16. Perlman v. Feldmann United States Court of Appeals, Second Circuit, 1955. 219 F.2d 173.
Facts
As the need for securing steels were heightened due to the Korean War, the buyer Wilport Company proposed to purchase Newport Steel Corporation in order to have power to control the steel industry. C. Russell Feldmann (defendant) who was a director, president and dominant stockholder of Newport thereby sold his controlling interests to Wilport. The minority stockholders (plaintiffs) of Newport instituted derivative action arguing by selling majority of the stocks, the defendant breached fiduciary duty because by selling the compelling shares, the defendant benefited himself in exchange of depriving the corporate goodwill.
Issue
Does it constitute breach of fiduciary duty when a controlling shareholder and director sold his stocks when the corporation was at chance to make more profits in the industry but failed due to the sale of the stocks?
Rules
A trustee is held to something stricter than the morals of the marketplace. Not honesty alone, but the punctilio of an honor the most sensitive, is then the standard of behavior.
Application
The plaintiffs argued that by selling the corporate stocks, the defendant committed breach of fiduciary duty against the company and the minority shareholders because he deprived the corporate opportunity to earn profits.

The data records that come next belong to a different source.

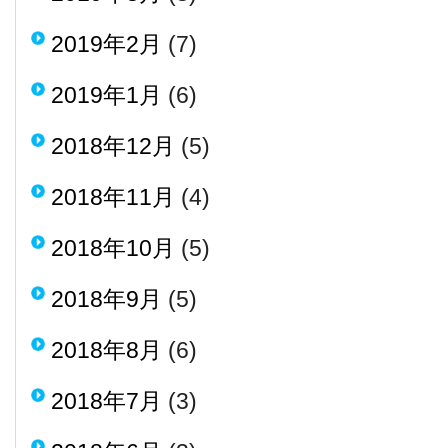
2019年2月
(7)
2019年1月
(6)
2018年12月
(5)
2018年11月
(4)
2018年10月
(5)
2018年9月
(5)
2018年8月
(6)
2018年7月
(3)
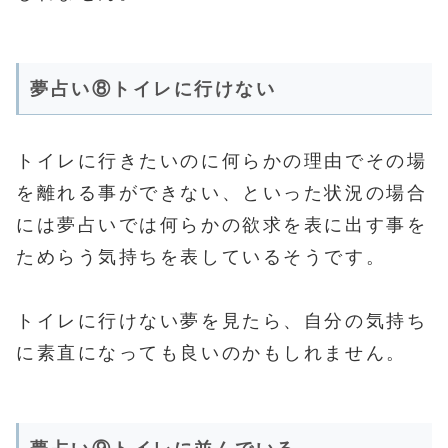
夢占い⑧トイレに行けない
トイレに行きたいのに何らかの理由でその場
を離れる事ができない、といった状況の場合
には夢占いでは何らかの欲求を表に出す事を
ためらう気持ちを表しているそうです。
トイレに行けない夢を見たら、自分の気持ち
に素直になっても良いのかもしれません。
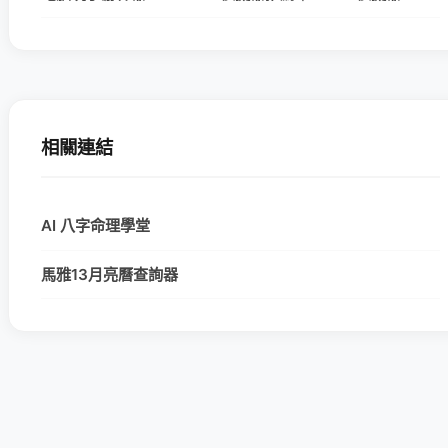
相關連結
AI 八字命理學堂
馬雅13月亮曆查詢器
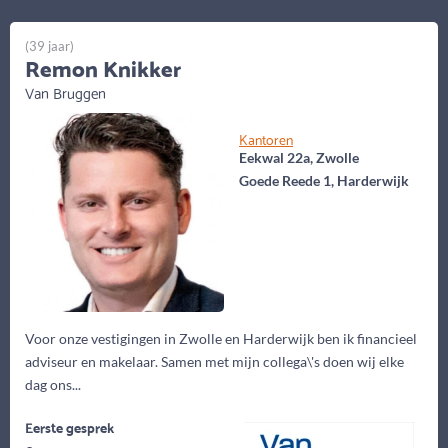
(39 jaar)
Remon Knikker
Van Bruggen
Kantoren
Eekwal 22a, Zwolle
Goede Reede 1, Harderwijk
Voor onze vestigingen in Zwolle en Harderwijk ben ik financieel
adviseur en makelaar. Samen met mijn collega\'s doen wij elke
dag ons...
Eerste gesprek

The defendant counters that there was no fraud, no misuse of confidential information, no outright looting of a corporation, the plaintiff cannot establish breach of fiduciary duty. The court agreed that this is not an ordinary breach of fiduciary duty. Yet still, the defendant did not comply with the high standard of fiduciary duty which is commonly expected. Not honesty alone, but the punctilio of an honor the most sensitive, is then the standard of behavior. Here, the defendant committed the breach of fiduciary duty because he was not only a compelling shareholder but also a director, president of the company. This incurs much obligation, stricter fiduciary duty, than a mere shareholder.
Holding
Yes, the act constitutes breach of fiduciary duty.
Conclusion
Reversed and remanded.
Feedback and notes
This case is about receiving a premium. It is a common thing for a controlling shareholder to buy and sell the stocks for his profits. From that aspect, the defendant may be seen as doing nothing wrong. Nevertheless, he is not a mere shareholder. He was director, president of the company. By selling the stocks at a premium, he deprived the corporation’s opportunity for earning unusual massive profits. The situation would have been different if he had sold the stock at a market price or he was not involved with the corporate management. The takeaway of this case is that, even if there was ostensible violation against the fiduciary duty, the directors are always expected to hold highest fiduciary duty to the company and the shareholders.